Together with our earlier studies, the data presented here support the conclusion that FSTL-1 is a major mediator of the inflammatory cascade that underlies arthritis. For instance, we have demonstrated that over-expression of FSTL-1 in mouse paws by gene transfer resulted in severe paw swelling and arthritis (15
), while neutralization of FSTL-1 suppressed arthritis (11
). Also, transfection of FSTL-1 into macrophages and fibroblasts lead to up-regulation of proinflammatory cytokines with central roles in chronic arthritis, including IL-1-β and TNF-α (11
While expression of FSTL-1 in osteoblasts and fibroblasts has been previously reported, the finding that FSTL-1 can be produced by other mesenchymal cells, including adipoctyes and chondrocytes, is novel. These results, along with the observation that synovial fluid levels are 2–3 fold higher than serum levels, support the conclusion that the joint is a primary source of FSTL-1. Furthermore, it supports the concept that the joint matrix, including bone, cartilage, and adipose tissue, is not merely a passive target of destruction by blood-derived immune cells in arthritis; rather, this joint matrix plays an active role in perpetuating and amplifying the inflammatory response by releasing pro-inflammatory mediators, such as FSTL-1.
The present study suggests that systemic-onset JRA is characterized by elevated concentrations of serum and synovial fluid FSTL-1 that are not observed in other forms of JRA. Elevation of serum FSTL-1 correlated closely with markers of disease activity in systemic-onset JRA, including elevated ESR and platelet count, but we did not observe this correlation in oligoarthritis or polyarthritis. These data suggest that FSTL-1 might be useful as a biomarker of disease activity in this JRA subtype. An important caveat is that, although the results are statistically-significant, the number of systemic onset samples available to us was small. It will be important to validate these findings in a larger cohort of patients.

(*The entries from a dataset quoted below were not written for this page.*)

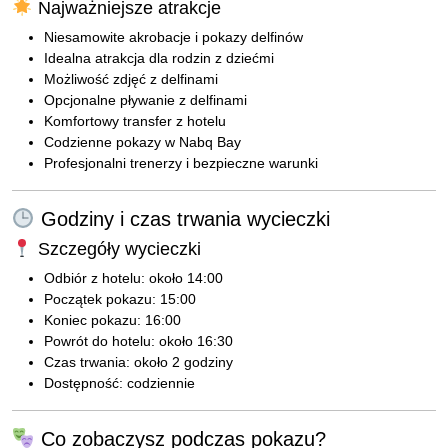
Najważniejsze atrakcje
Niesamowite akrobacje i pokazy delfinów
Idealna atrakcja dla rodzin z dziećmi
Możliwość zdjęć z delfinami
Opcjonalne pływanie z delfinami
Komfortowy transfer z hotelu
Codzienne pokazy w Nabq Bay
Profesjonalni trenerzy i bezpieczne warunki
Godziny i czas trwania wycieczki
Szczegóły wycieczki
Odbiór z hotelu: około 14:00
Początek pokazu: 15:00
Koniec pokazu: 16:00
Powrót do hotelu: około 16:30
Czas trwania: około 2 godziny
Dostępność: codziennie
Co zobaczysz podczas pokazu?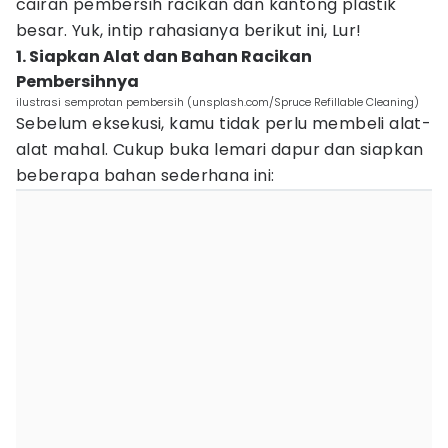
cairan pembersih racikan dan kantong plastik
besar. Yuk, intip rahasianya berikut ini, Lur!
1. Siapkan Alat dan Bahan Racikan
Pembersihnya
ilustrasi semprotan pembersih (unsplash.com/Spruce Refillable Cleaning)
Sebelum eksekusi, kamu tidak perlu membeli alat-
alat mahal. Cukup buka lemari dapur dan siapkan
beberapa bahan sederhana ini: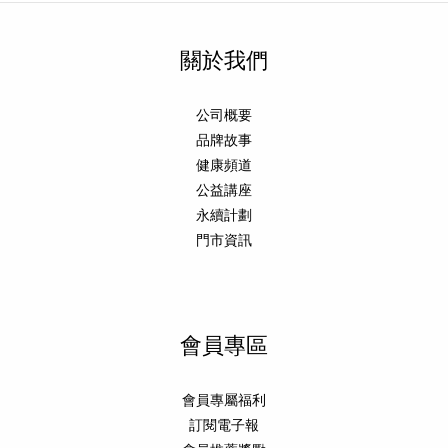
關於我們
公司概要
品牌故事
健康頻道
公益講座
永續計劃
門市資訊
會員專區
會員專屬福利
訂閱電子報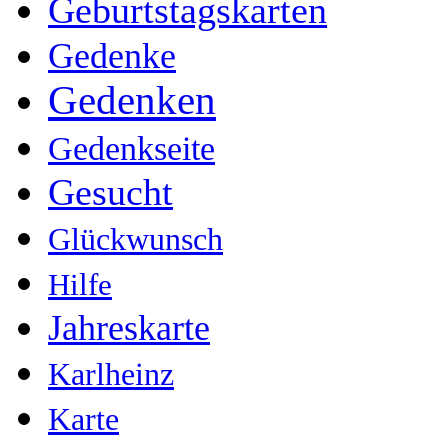
Geburtstagskarten
Gedenke
Gedenken
Gedenkseite
Gesucht
Glückwunsch
Hilfe
Jahreskarte
Karlheinz
Karte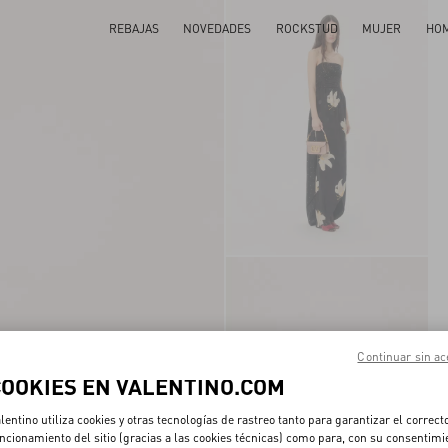
REBAJAS
NOVEDADES
ROCKSTUD
MUJER
HO
Continuar sin ac
COOKIES EN VALENTINO.COM
lentino utiliza cookies y otras tecnologías de rastreo tanto para garantizar el correct
ncionamiento del sitio (gracias a las cookies técnicas) como para, con su consentimi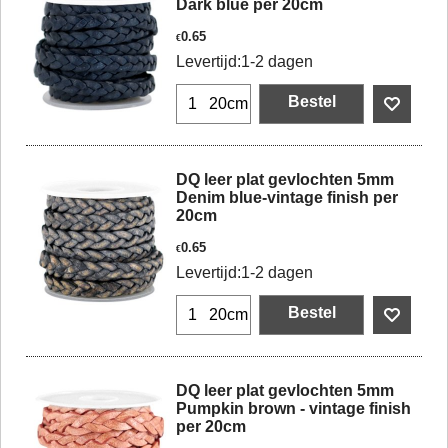
Dark blue per 20cm
0.65
€
Levertijd:
1-2 dagen
Bestel
20cm
DQ leer plat gevlochten 5mm
Denim blue-vintage finish per
20cm
0.65
€
Levertijd:
1-2 dagen
Bestel
20cm
DQ leer plat gevlochten 5mm
Pumpkin brown - vintage finish
per 20cm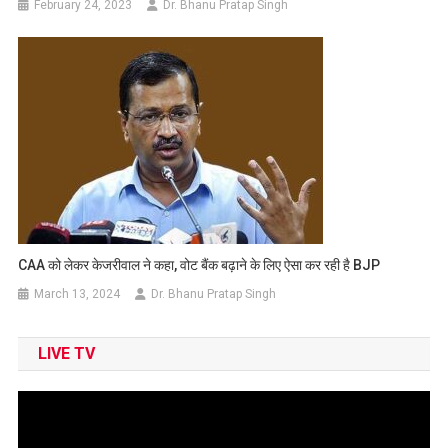
February 24, 2023
Dr. Bhanu Pratap Singh
CAA को लेकर केजरीवाल ने कहा, वोट बैंक बढ़ाने के लिए ऐसा कर रही है BJP
March 13, 2024
Dr. Bhanu Pratap Singh
LIVE TV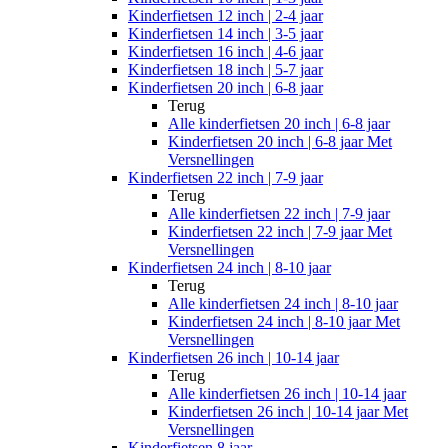
Kinderfietsen 12 inch | 2-4 jaar
Kinderfietsen 14 inch | 3-5 jaar
Kinderfietsen 16 inch | 4-6 jaar
Kinderfietsen 18 inch | 5-7 jaar
Kinderfietsen 20 inch | 6-8 jaar
Terug
Alle
kinderfietsen 20 inch | 6-8 jaar
Kinderfietsen 20 inch | 6-8 jaar Met
Versnellingen
Kinderfietsen 22 inch | 7-9 jaar
Terug
Alle
kinderfietsen 22 inch | 7-9 jaar
Kinderfietsen 22 inch | 7-9 jaar Met
Versnellingen
Kinderfietsen 24 inch | 8-10 jaar
Terug
Alle
kinderfietsen 24 inch | 8-10 jaar
Kinderfietsen 24 inch | 8-10 jaar Met
Versnellingen
Kinderfietsen 26 inch | 10-14 jaar
Terug
Alle
kinderfietsen 26 inch | 10-14 jaar
Kinderfietsen 26 inch | 10-14 jaar Met
Versnellingen
Kinderfietsen 8 jaar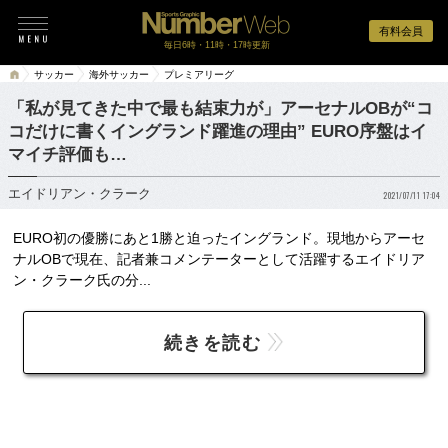
有料会員
毎日6時・11時・17時更新
サッカー
海外サッカー
プレミアリーグ
「私が見てきた中で最も結束力が」アーセナルOBが“コ
コだけに書くイングランド躍進の理由” EURO序盤はイ
マイチ評価も…
エイドリアン・クラーク
2021/07/11 17:04
EURO初の優勝にあと1勝と迫ったイングランド。現地からアーセ
ナルOBで現在、記者兼コメンテーターとして活躍するエイドリア
ン・クラーク氏の分...
続きを読む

Also, because we used banked samples, we had limited clinical data other than ESR and platelet counts. It will be of interest to compare FSTL-1 levels to additional measures of clinical activity.
The specificity for systemic JRA is interesting in light of our finding that FSTL-1 secretion from human fibroblast-like synoviocytes was significantly greater following incubation with IL-1β than with TNF-α. Systemic-onset JRA has recently been shown to have a strong IL-1β gene expression signature (17
). Many patients with systemic-onset JRA respond well to the IL-1 receptor antagonist, Anakinra, (17
) but less well to anti-TNF therapy (4
). However, it is as yet unclear why patients with polyarticular and oligoarticular arthritis did not have elevated FSTL-1 titers, since TNF-α also induced FSTL-1 secretion from fibroblast-like synoviocytes, albeit to a lesser degree, and TNF-α is a central cytokine in polyarticular disease (2
). It is possible that the preferential induction of FSTL-1 by IL-1β is more pronounced in vivo than in vitro, although this is speculative and requires further study.
These findings suggest the possibility that FSTL-1 might be a useful biomarker in other disorders driven by IL-1β, such as the autoinflammatory syndromes, including Muckle-Wells and neonatal-onset multisystem inflammatory disease (NOMID) (19
). We are currently investigating this possibility. None of the samples we evaluated were from subjects with macrophage activation syndrome (MAS), which is a serious complication of systemic-onset JRA that can lead to rapid deterioration and death if not treated aggressively. Whether FSTL-1 titers might be useful to screen for MAS is currently under investigation.
In conclusion, in this study FSTL-1 was found to be a biomarker of active disease in systemic JIA. Further studies are needed to confirm these observations in a larger cohort and to determine whether FSTL-1 might also be useful as a biomarker in other autoimmune and autoinflammatory conditions, particularly those with a strong IL-1β component. FSTL-1 may also represent a therapeutic target in certain forms of arthritis and other inflammatory diseases.